### Task
Search the data for "自动亮度". Each line containing it is to be copied.

### Available data
:::::

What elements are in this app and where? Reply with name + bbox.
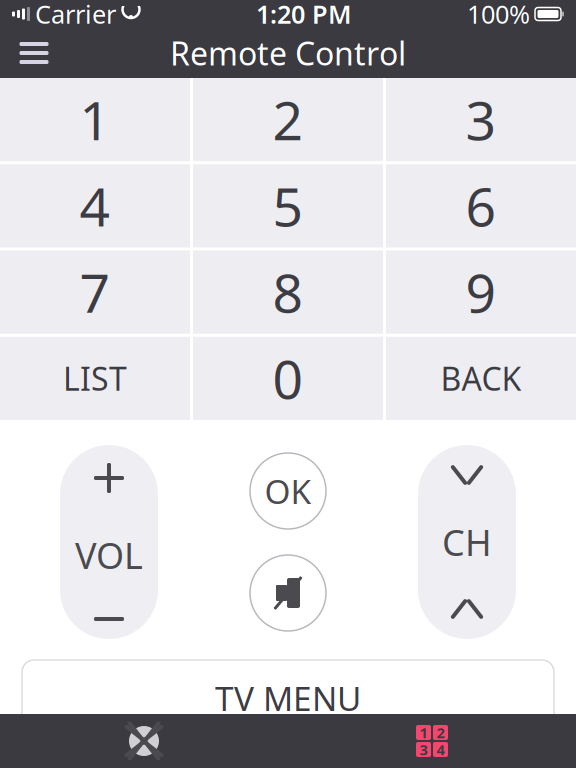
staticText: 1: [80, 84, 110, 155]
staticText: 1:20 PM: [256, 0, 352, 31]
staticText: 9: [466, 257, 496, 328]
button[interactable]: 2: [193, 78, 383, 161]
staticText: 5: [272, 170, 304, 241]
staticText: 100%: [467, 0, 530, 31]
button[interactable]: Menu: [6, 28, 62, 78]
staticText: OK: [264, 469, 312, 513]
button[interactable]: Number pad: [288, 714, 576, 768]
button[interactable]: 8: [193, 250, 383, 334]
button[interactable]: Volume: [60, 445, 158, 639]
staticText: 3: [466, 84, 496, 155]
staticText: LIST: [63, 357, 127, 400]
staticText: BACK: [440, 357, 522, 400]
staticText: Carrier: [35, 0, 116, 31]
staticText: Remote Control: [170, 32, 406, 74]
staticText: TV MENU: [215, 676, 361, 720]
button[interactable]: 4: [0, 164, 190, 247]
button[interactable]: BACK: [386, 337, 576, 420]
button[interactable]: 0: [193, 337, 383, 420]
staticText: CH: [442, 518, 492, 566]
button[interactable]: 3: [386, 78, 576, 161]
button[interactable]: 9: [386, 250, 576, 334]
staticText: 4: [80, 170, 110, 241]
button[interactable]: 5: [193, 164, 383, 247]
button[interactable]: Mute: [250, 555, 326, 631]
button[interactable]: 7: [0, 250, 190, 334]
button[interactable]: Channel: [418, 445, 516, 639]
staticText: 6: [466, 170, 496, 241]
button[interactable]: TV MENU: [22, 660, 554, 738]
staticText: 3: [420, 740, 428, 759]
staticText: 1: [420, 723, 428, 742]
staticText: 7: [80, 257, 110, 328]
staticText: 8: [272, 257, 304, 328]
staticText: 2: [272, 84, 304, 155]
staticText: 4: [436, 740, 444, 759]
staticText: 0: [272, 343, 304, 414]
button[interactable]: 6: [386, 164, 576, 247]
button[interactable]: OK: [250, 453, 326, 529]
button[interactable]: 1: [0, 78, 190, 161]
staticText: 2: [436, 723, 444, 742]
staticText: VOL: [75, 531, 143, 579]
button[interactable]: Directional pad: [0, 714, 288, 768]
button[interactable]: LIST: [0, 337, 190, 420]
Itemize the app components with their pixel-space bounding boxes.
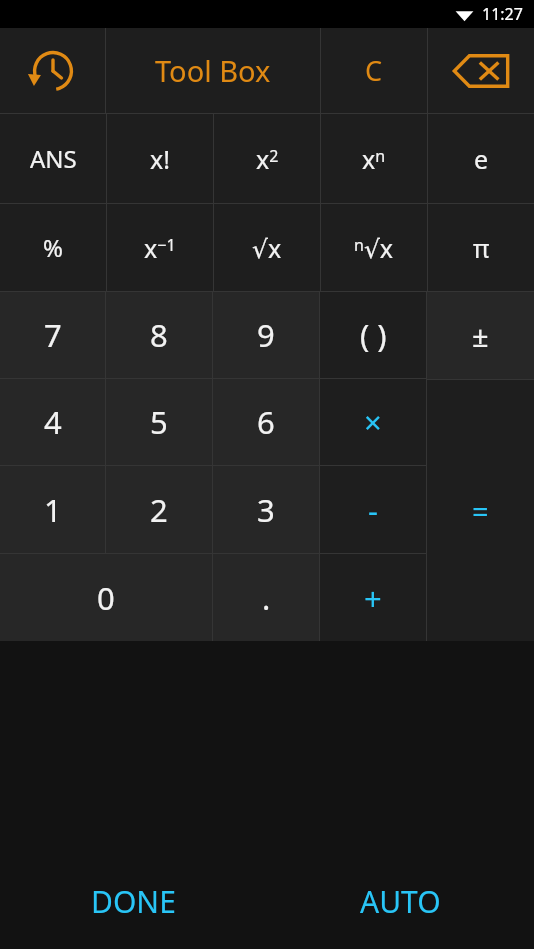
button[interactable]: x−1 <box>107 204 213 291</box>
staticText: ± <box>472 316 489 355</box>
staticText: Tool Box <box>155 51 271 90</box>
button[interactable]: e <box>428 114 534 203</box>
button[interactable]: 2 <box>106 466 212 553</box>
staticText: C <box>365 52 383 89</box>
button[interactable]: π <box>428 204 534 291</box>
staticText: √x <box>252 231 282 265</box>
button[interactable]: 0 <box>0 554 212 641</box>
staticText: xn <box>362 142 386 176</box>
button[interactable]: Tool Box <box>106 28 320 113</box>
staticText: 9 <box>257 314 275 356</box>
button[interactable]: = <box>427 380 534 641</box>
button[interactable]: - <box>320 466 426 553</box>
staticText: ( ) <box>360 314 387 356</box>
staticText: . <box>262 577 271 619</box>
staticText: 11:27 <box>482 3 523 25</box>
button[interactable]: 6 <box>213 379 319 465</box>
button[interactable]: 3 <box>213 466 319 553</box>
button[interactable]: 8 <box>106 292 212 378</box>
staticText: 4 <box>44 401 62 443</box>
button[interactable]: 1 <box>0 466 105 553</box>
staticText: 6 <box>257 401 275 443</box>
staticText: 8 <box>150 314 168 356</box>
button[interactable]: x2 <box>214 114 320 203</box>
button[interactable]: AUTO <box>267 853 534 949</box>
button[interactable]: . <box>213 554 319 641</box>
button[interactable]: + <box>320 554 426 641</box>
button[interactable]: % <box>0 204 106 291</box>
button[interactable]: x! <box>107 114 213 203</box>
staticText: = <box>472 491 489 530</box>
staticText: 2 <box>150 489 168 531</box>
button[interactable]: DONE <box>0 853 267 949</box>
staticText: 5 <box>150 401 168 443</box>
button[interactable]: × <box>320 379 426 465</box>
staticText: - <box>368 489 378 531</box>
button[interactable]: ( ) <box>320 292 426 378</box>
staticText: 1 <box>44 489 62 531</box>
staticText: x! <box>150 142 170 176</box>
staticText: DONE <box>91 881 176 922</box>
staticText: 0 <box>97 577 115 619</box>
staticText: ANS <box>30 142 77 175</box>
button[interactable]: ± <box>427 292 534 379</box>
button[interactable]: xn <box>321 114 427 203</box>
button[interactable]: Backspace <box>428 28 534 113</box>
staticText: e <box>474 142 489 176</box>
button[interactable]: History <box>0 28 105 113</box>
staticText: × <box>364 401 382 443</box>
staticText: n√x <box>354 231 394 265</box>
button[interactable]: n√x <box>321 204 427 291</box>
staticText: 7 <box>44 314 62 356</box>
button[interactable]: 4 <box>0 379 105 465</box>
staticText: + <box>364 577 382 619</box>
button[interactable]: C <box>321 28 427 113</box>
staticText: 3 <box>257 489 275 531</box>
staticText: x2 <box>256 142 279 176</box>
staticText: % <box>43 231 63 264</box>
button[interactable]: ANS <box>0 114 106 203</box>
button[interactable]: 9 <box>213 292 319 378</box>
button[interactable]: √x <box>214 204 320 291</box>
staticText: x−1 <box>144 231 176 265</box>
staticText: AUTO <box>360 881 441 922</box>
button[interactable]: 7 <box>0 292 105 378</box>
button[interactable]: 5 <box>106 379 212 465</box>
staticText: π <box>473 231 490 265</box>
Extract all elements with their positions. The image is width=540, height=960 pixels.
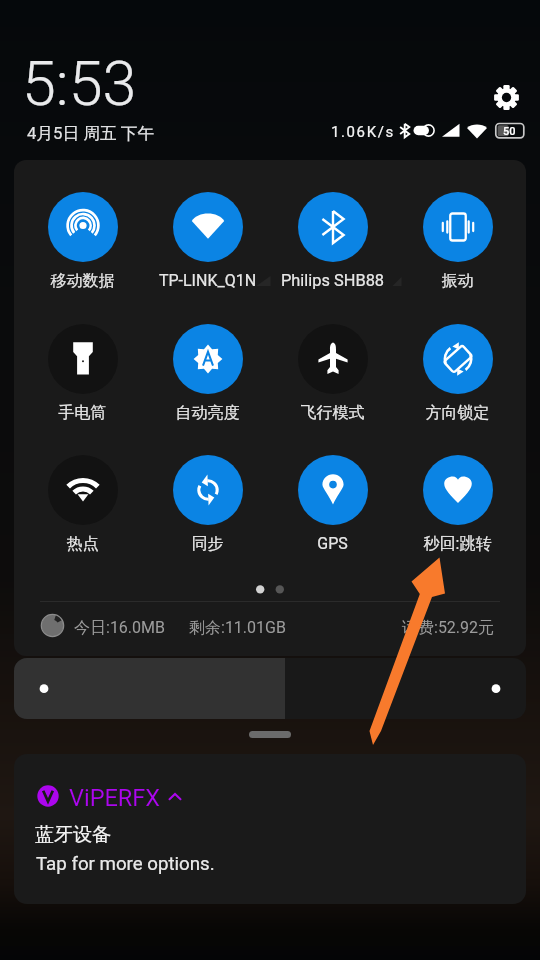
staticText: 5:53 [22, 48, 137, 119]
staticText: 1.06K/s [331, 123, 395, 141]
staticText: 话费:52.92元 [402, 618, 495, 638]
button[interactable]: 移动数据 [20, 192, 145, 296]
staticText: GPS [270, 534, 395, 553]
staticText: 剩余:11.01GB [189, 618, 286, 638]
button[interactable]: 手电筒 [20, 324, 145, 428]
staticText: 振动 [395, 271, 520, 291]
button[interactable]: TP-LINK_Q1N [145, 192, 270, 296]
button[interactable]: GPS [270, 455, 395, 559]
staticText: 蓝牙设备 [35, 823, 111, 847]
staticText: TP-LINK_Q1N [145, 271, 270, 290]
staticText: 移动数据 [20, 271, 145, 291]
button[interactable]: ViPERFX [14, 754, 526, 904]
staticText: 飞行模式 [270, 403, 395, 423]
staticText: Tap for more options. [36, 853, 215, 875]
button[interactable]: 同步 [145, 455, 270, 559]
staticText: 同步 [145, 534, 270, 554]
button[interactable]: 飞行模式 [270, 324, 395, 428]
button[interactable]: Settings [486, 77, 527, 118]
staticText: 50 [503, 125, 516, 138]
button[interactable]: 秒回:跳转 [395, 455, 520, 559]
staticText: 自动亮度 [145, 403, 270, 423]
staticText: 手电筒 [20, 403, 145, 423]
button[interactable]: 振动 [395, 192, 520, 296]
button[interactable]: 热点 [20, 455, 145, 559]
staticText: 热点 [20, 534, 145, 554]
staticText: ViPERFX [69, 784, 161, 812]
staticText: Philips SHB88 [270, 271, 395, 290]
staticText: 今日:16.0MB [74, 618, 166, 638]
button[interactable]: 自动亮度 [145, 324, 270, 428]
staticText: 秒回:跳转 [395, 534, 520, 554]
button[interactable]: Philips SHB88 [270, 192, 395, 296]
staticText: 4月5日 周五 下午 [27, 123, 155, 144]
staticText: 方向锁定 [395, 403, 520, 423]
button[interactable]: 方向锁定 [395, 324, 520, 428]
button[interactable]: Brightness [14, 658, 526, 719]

:::::

### Expected output
staticText: 自动亮度 [145, 403, 270, 423]
button[interactable]: 自动亮度 [145, 324, 270, 428]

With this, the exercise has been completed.